The weekend summit was convened by the
government to review the snail's pace of land reform in South Africa.

The South African government has set an ambitious target of transferring 30 per cent of productive farmland from whites to previously disadvantaged blacks by 2014.

But President Thabo Mbeki's government is worried the target would not be made at the very slow rate at which white farmers are offering land for sale. It also claims the farmers are asking for unjustfiably exorbitant prices.

Deputy President Mlambo-Ngcuka told the summit that the willing buyer/willing seller scheme, through which farmers voluntarily offer their properties to government at market prices was a major drawback to land reform and said South Africa would embark on a "fast-track" program to meet its targets.

She was backed by Agriculture and Land Affairs Minister Thoko Didiza who said the government should strongly intervene to ensure expeditious redistribution.
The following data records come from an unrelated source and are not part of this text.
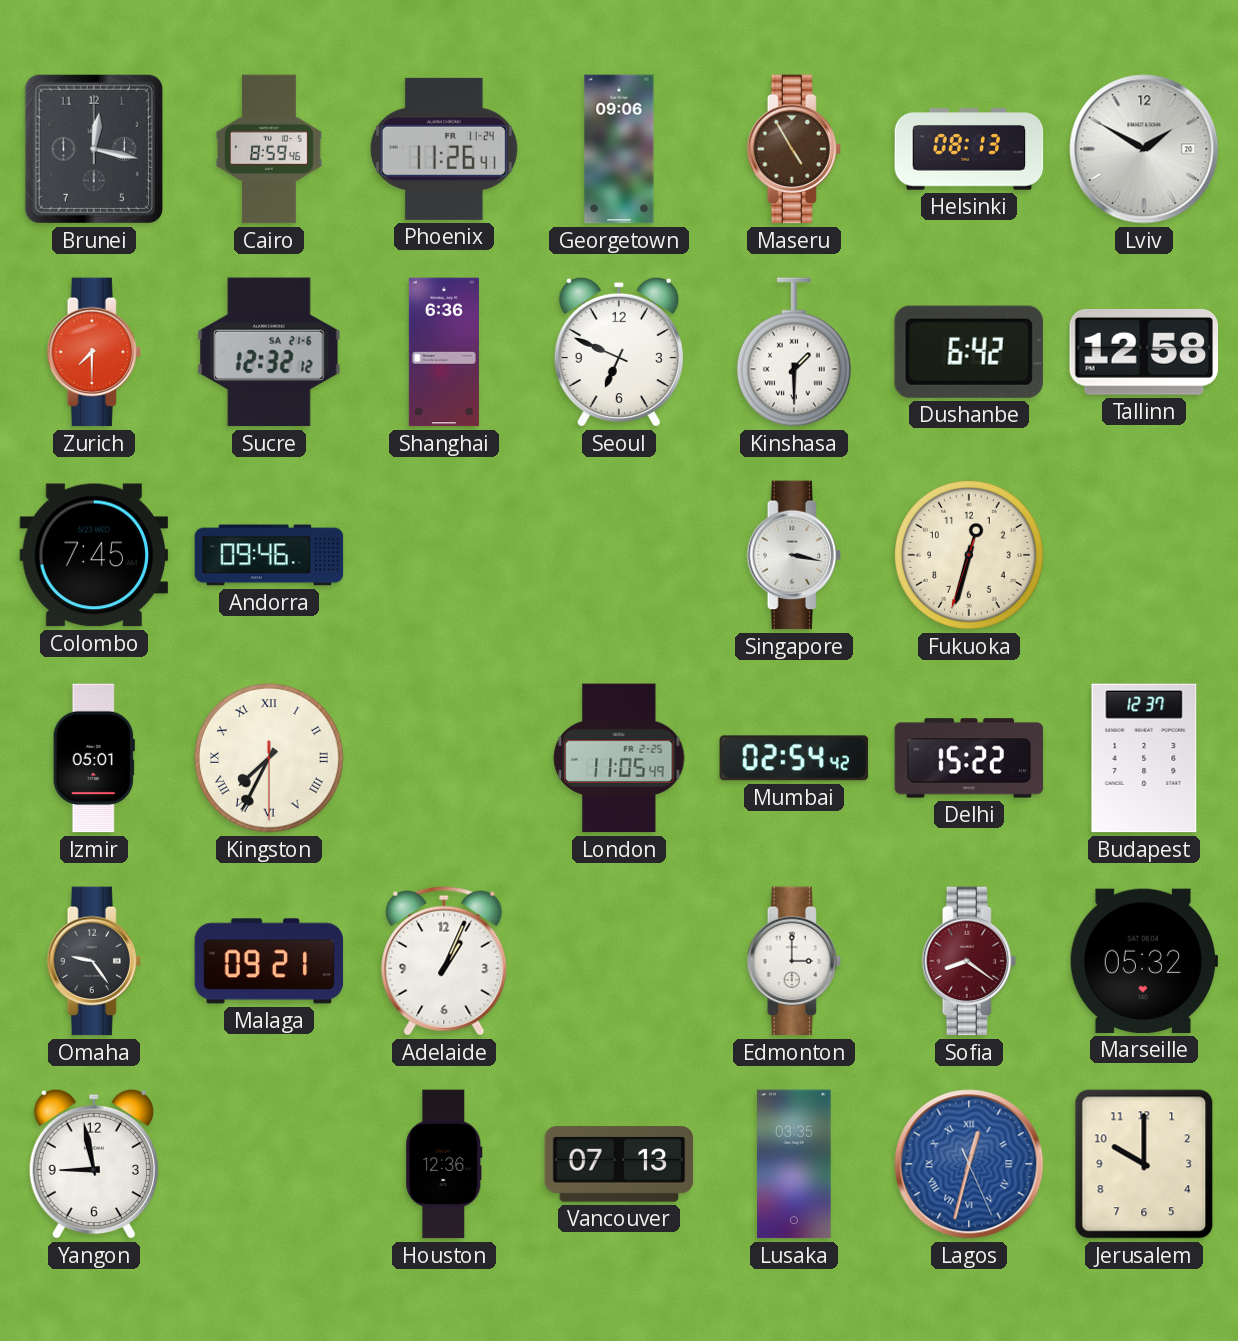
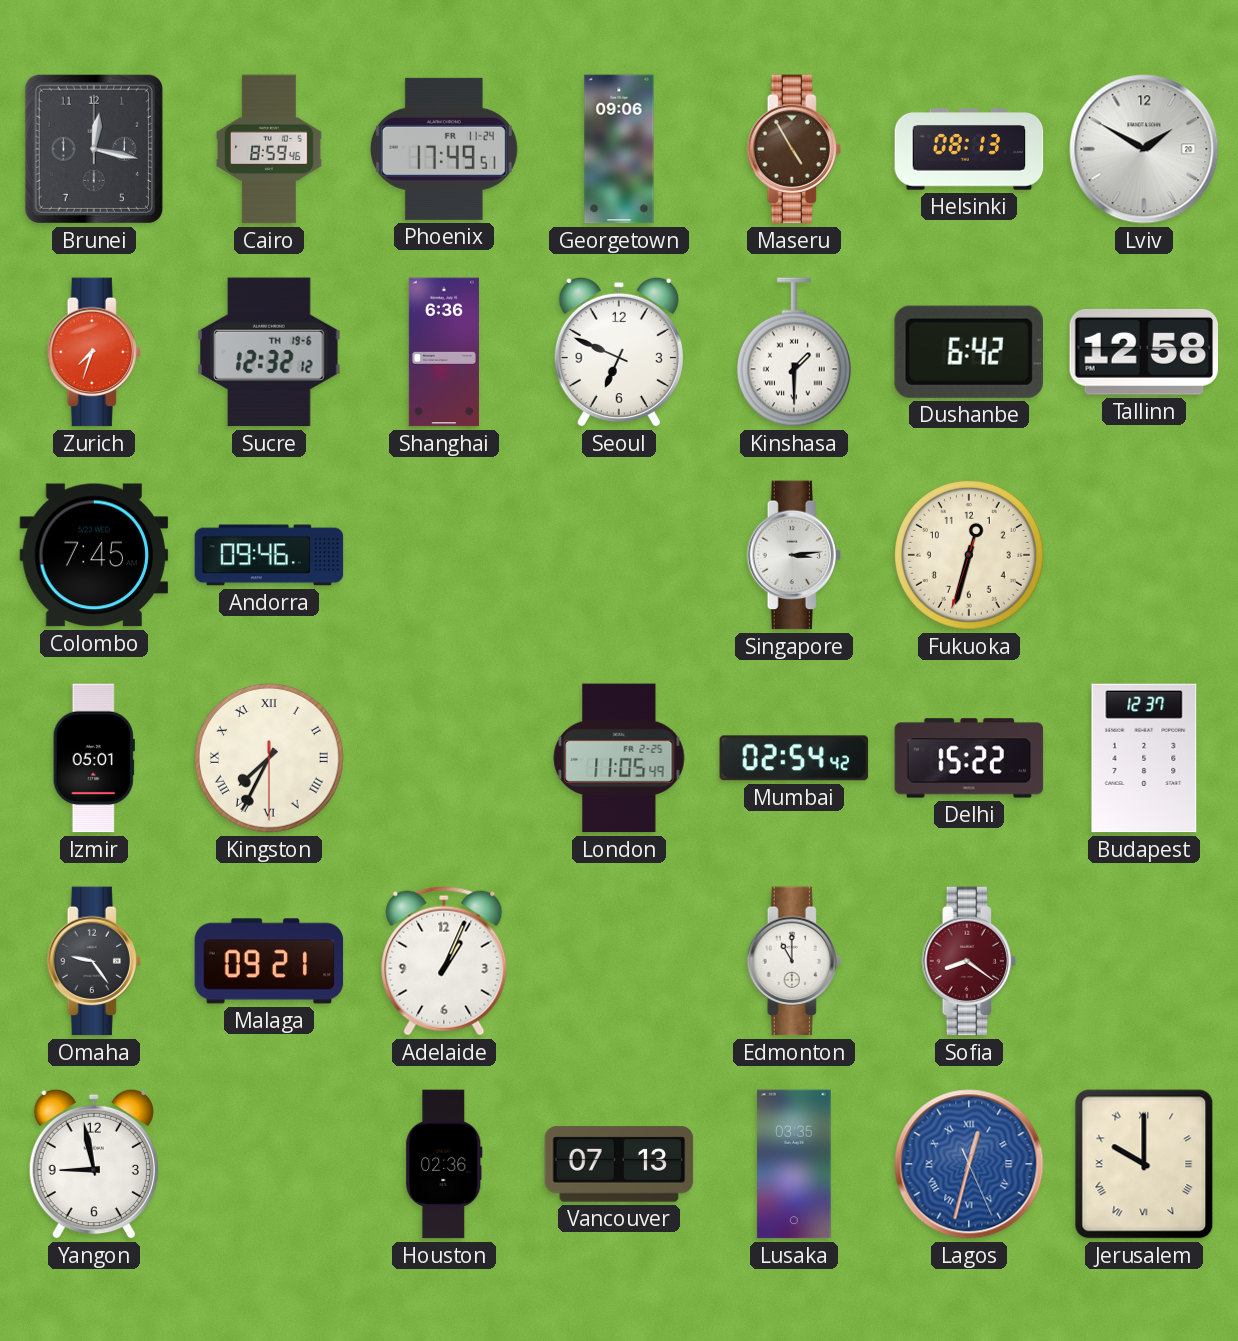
Phoenix: 11:26 -> 17:49
Zurich: 7:30 -> 7:33
Sucre date: SA 21-6 -> TH 19-6
Singapore: 3:17 -> 3:14
Edmonton: 3:00 -> 11:00
Marseille: 05:32 -> none
Houston: 12:36 -> 02:36
Jerusalem numerals: Arabic -> Roman
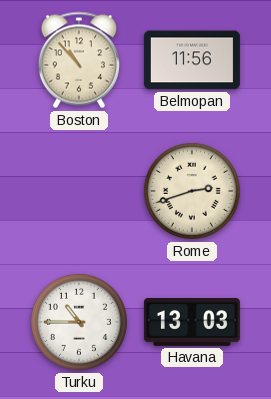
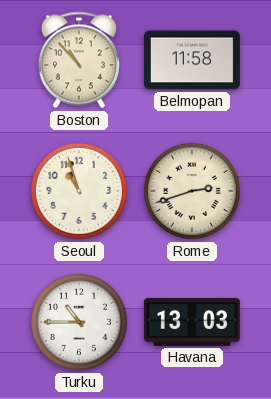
Belmopan: 11:56 -> 11:58
Seoul: none -> 10:57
Details of the suggested "fast track" are yet to be spelt out. But white farmers and the mainly white official opposition Democratic Alliance (DA) are up in arms, over the spectre of forced expropriations.

They have dismissed the government's complaints on land reform as an "electioneering strategy". South Africa holds crucial local government elections later this year.

The farmers and the DA have instead blamed the slow pace of land reform on "gross inefficiency" in the Agriculture and Land Affairs Ministry .

Prominent farmer Kraai Van Niekerk, a member of Agri SA, one of the biggest white agricultural unions, said he knew of many farmers who had long approached the Ministry of Agriculture and Land Affairs with proposals to sell their properties for land reform but have not had an answer two or three years later.

"Each time they seek clarification, they are shuffled from one bureaucrat to another.........Changing the rules is not the answer. It's the government's method of operation that is the biggest drawback ...," said Van Niekerk in an interview.

Mr Van Niekerk said changing the rules would threaten South Africa's position as one of six countries in the world which are net exporters of food.

The DA's spokesman on agriculture Maans Nel said the government should stop covering its mistakes by trying to play the "helpless victim".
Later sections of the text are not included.